* [REQUIRED WORK]: Which lines of the entries contain the string "farmasi"? Copy each of them.
── TASK INPUTS ──
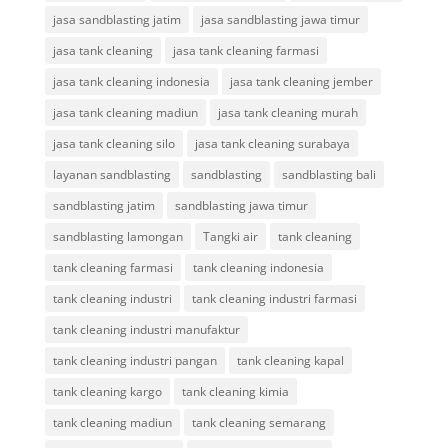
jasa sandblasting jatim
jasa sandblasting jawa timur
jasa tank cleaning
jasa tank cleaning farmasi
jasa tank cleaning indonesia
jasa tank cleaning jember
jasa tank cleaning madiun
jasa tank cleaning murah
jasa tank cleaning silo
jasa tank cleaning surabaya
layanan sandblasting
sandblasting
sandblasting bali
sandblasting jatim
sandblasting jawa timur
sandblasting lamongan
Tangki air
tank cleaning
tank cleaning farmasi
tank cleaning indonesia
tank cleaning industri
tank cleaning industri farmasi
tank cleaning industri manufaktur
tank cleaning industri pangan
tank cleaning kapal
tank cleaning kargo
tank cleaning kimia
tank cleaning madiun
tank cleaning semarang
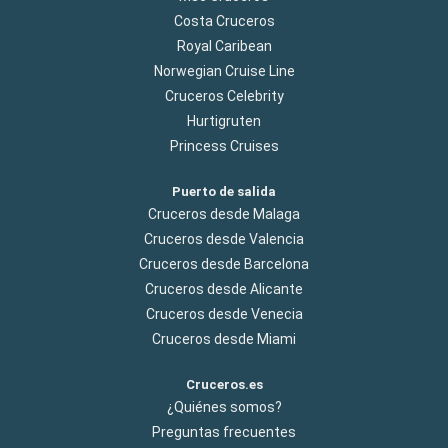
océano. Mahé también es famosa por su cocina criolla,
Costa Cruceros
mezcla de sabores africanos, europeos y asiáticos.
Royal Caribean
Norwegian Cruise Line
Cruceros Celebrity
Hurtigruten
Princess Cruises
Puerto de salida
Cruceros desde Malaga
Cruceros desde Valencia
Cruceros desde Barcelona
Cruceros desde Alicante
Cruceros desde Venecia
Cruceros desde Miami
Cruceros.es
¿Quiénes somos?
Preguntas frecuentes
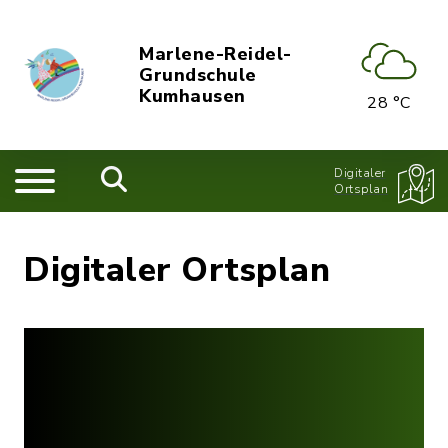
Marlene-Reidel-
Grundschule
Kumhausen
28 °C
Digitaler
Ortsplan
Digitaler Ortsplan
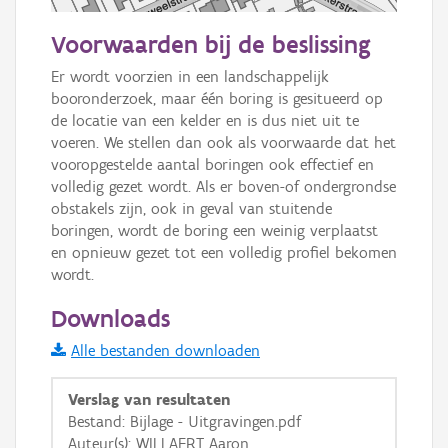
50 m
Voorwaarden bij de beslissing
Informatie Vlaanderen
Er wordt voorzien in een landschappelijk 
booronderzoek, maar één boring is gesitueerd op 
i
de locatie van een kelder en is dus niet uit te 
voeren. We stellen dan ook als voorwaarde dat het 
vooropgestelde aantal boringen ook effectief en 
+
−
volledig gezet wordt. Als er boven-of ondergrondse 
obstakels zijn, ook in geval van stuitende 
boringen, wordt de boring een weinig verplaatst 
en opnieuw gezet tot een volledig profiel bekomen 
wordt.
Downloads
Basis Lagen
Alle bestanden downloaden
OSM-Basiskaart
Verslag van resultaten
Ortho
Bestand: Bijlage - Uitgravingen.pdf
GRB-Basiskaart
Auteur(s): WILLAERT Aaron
───
* [EXERCISE OUTPUT]:
jasa tank cleaning farmasi
tank cleaning farmasi
tank cleaning industri farmasi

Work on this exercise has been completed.